Nitidulid Beetles as Vectors of Monilinia fructicola in California Stone Fruits. K. G. Tate, Former Research Assistant, Department of Plant Pathology, University of California, Davis 95616, Present address of senior author: Horticultural Research Centre, Research Division, Ministry of Agriculture and Fisheries, Private Bag, Levin, New Zealand; Joseph M. Ogawa, Professor, Department of Plant Pathology, University of California, Davis 95616. Phytopathology 65:977-983. Accepted for publication 31 March 1975. DOI: 10.1094/Phyto-65-977.
Under hot, dry conditions in the Central Valley of California, brown rot development in stone fruits was closely associated with the presence of nitidulid beetles and fruit injury caused by the oriental fruit moth and/or natural splitting of the fruit endocarp. During 1971-73, on decaying stone fruits within orchard trees, Carpophilus freemani predominated in June, July, and August while the populations of C. mutilatus and Haptonchus luteolus were rare until August, but increased and became prevalent in September. Throughout the summer, C. hemipterus was present in trace numbers in the trees. In decaying fruit on the orchard floor, C. mutilatus was less abundant than the other species.
Carpophilus mutilatus and H. luteolus were important vectors of Monilinia fructicola in late-maturing peach and nectarine cultivars.

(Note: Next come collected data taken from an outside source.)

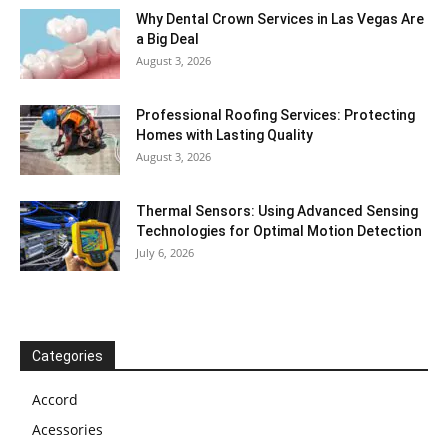
Why Dental Crown Services in Las Vegas Are
a Big Deal
August 3, 2026
Professional Roofing Services: Protecting
Homes with Lasting Quality
August 3, 2026
Thermal Sensors: Using Advanced Sensing
Technologies for Optimal Motion Detection
July 6, 2026
Categories
Accord
Acessories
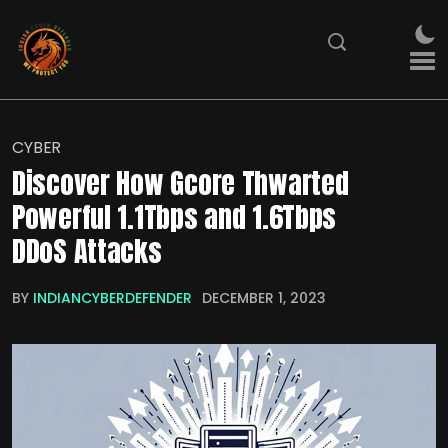
CYBER
Discover How Gcore Thwarted
Powerful 1.1Tbps and 1.6Tbps
DDoS Attacks
BY
INDIANCYBERDEFENDER
DECEMBER 1, 2023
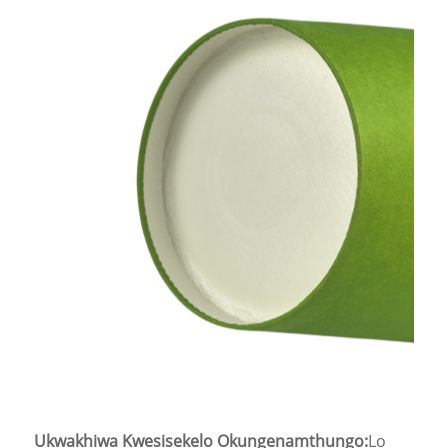
Ukwakhiwa Kwesisekelo Okungenamthungo:
Lo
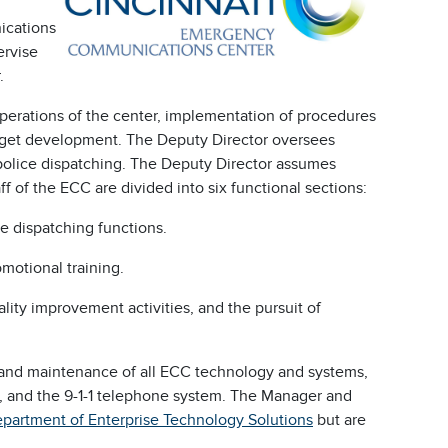
ications
ervise
.
operations of the center, implementation of procedures
budget development. The Deputy Director oversees
 police dispatching. The Deputy Director assumes
aff of the ECC are divided into six functional sections:
ce dispatching functions.
omotional training.
ality improvement activities, and the pursuit of
t and maintenance of all ECC technology and systems,
, and the 9-1-1 telephone system. The Manager and
partment of Enterprise Technology Solutions
but are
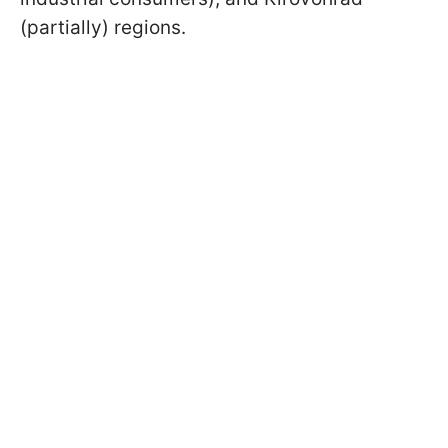
(partially) regions.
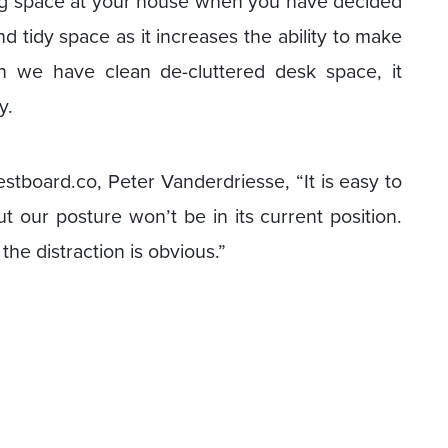
king space at your house when you have decided
 tidy space as it increases the ability to make
 we have clean de-cluttered desk space, it
y.
board.co, Peter Vanderdriesse, “It is easy to
t our posture won’t be in its current position.
 the distraction is obvious.”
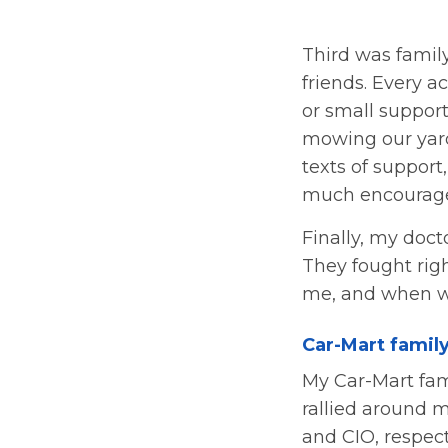
Third was family
friends. Every a
or small suppor
mowing our yard
texts of support
much encourag
Finally, my doc
They fought righ
me, and when we
Car-Mart famil
My Car-Mart fam
rallied around 
and CIO, respec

They were active visitors of oriental fruit moth exit holes in healthy fruit, were contaminated in nature with viable conidia of M. fructicola, and transmitted the spores to injuries in fungicide-treated or untreated fruit, with resultant development of decay. Although C. freemani and C. hemipterus experimentally transmitted M. fructicola and were contaminated in nature with viable conidia, they were not important vectors since neither actively visited injured healthy fruit in furrow-irrigated orchards. Olfactometer tests showed that C. freemani preferred decaying to healthy fruit odors while the other species preferred the latter. Moisture was an important factor which influenced the attraction of all species to injured fruit.

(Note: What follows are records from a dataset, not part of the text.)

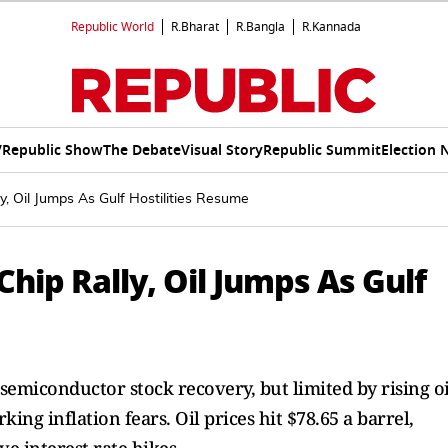
Republic World
R.Bharat
R.Bangla
R.Kannada
V
Republic Show
The Debate
Visual Story
Republic Summit
Election 
y, Oil Jumps As Gulf Hostilities Resume
hip Rally, Oil Jumps As Gulf
semiconductor stock recovery, but limited by rising oi
king inflation fears. Oil prices hit $78.65 a barrel,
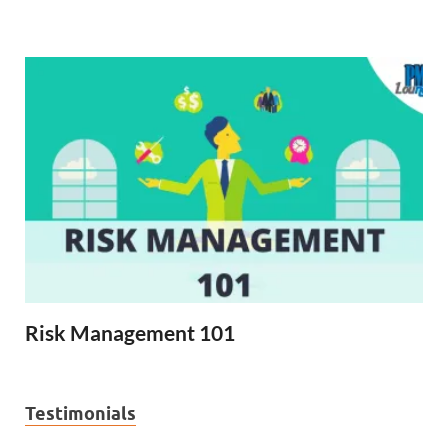
Risk Management 101
Testimonials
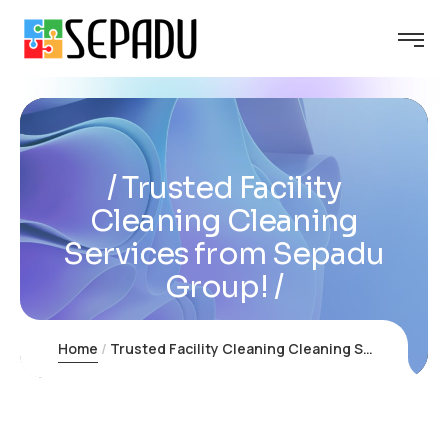
Trusted Facility
Cleaning Cleaning
Services from Sepadu
Group!
Home
Trusted Facility Cleaning Cleaning Services from Sepadu Group!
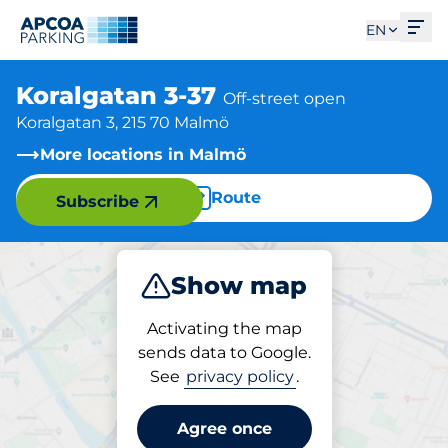
Ope
EN
Koralgatan 3-37
Off-street open
Koralgatan 3, 215 70 Malmö
More locations in Malmö
Route
Subscribe
Show map
Park
Activating the map
sends data to Google.
See
privacy policy
.
Parking at location
Koralgatan 3-37
Agree once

These data establish two species of nitidulid beetles, C. mutilatus and H. luteolus, as effective vectors of M. fructicola in late-maturing stone fruit cultivars with injured fruit and may explain why recommended fungicide applications sometimes fail to control fruit decay in California orchards. Control of brown rot of fruit in the field was obtained by insecticide sprays aimed at reducing oriental fruit moth injuries.
Additional keywords: insect transmission, peaches, Carpophilus spp., Sclerotinia fructicola.